#### Task
Nothing but the pictures should be left out when the entries below are duplicated.

#### Data records

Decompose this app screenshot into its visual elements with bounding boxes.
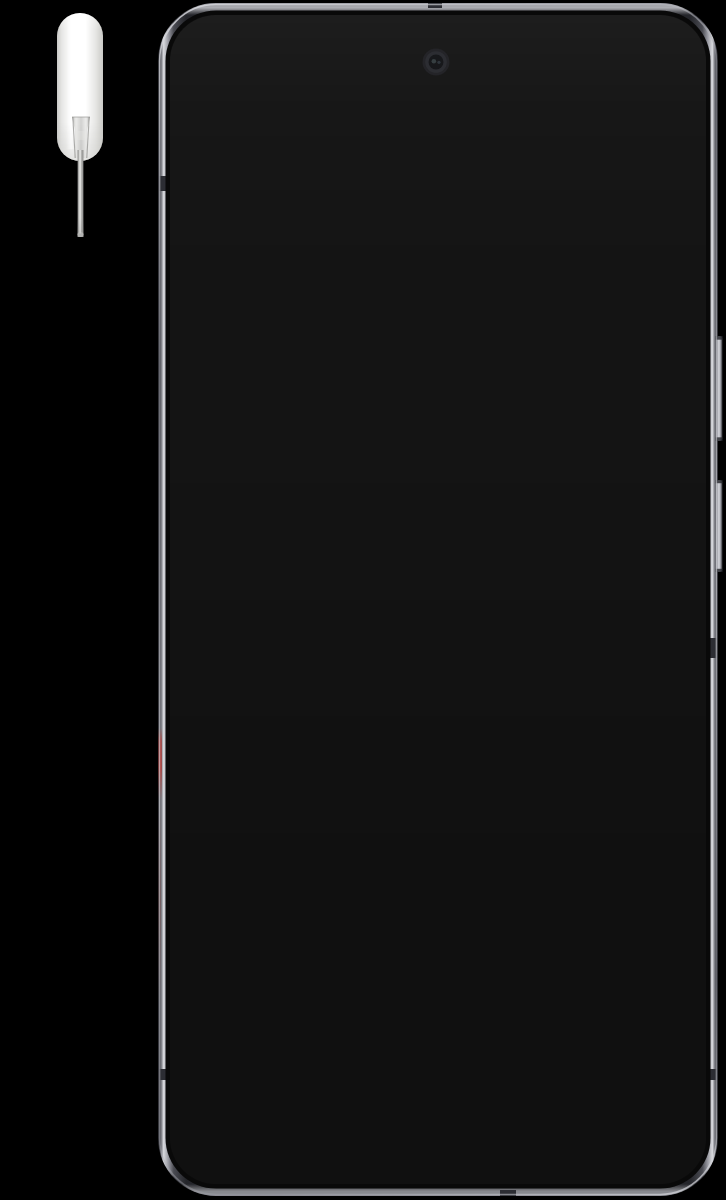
button[interactable]: Smartphone and SIM ejector tool product …	[0, 0, 726, 1200]
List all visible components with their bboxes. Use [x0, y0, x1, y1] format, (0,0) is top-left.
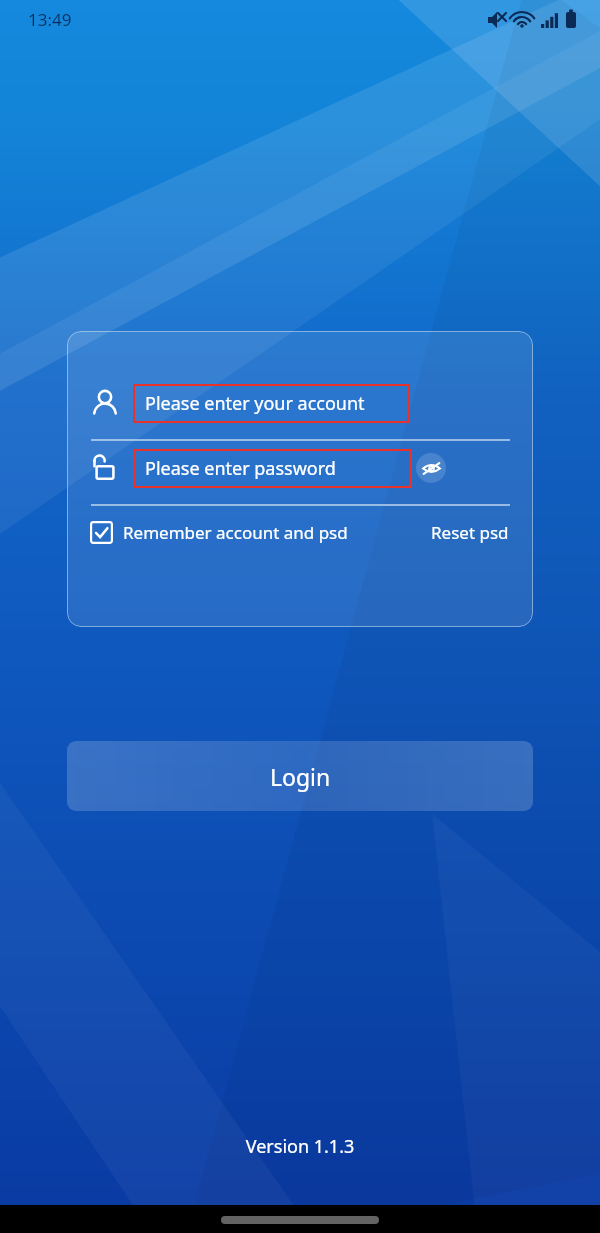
staticText: Login [270, 761, 331, 792]
staticText: 13:49 [28, 8, 72, 31]
button[interactable]: Login [67, 741, 533, 811]
staticText: Please enter password [145, 456, 336, 481]
staticText: Version 1.1.3 [0, 1134, 600, 1159]
button[interactable]: Show password [416, 453, 446, 483]
staticText: Please enter your account [145, 391, 365, 416]
button[interactable]: Please enter password [67, 441, 533, 495]
staticText: Reset psd [431, 521, 509, 544]
staticText: Remember account and psd [123, 521, 348, 544]
button[interactable]: Remember account and psd [67, 521, 348, 544]
button[interactable]: Reset psd [427, 517, 513, 548]
button[interactable]: Please enter your account [67, 376, 533, 430]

#### Your solution
Decompose this app screenshot into its visual elements with bounding boxes.
button[interactable]: Smartphone and SIM ejector tool product …	[0, 0, 726, 1200]
List all visible components with their bboxes. Use [x0, y0, x1, y1] format, (0,0) is top-left.
staticText: Login [270, 761, 331, 792]
staticText: 13:49 [28, 8, 72, 31]
button[interactable]: Login [67, 741, 533, 811]
staticText: Please enter password [145, 456, 336, 481]
staticText: Version 1.1.3 [0, 1134, 600, 1159]
button[interactable]: Show password [416, 453, 446, 483]
staticText: Please enter your account [145, 391, 365, 416]
button[interactable]: Please enter password [67, 441, 533, 495]
staticText: Reset psd [431, 521, 509, 544]
staticText: Remember account and psd [123, 521, 348, 544]
button[interactable]: Remember account and psd [67, 521, 348, 544]
button[interactable]: Reset psd [427, 517, 513, 548]
button[interactable]: Please enter your account [67, 376, 533, 430]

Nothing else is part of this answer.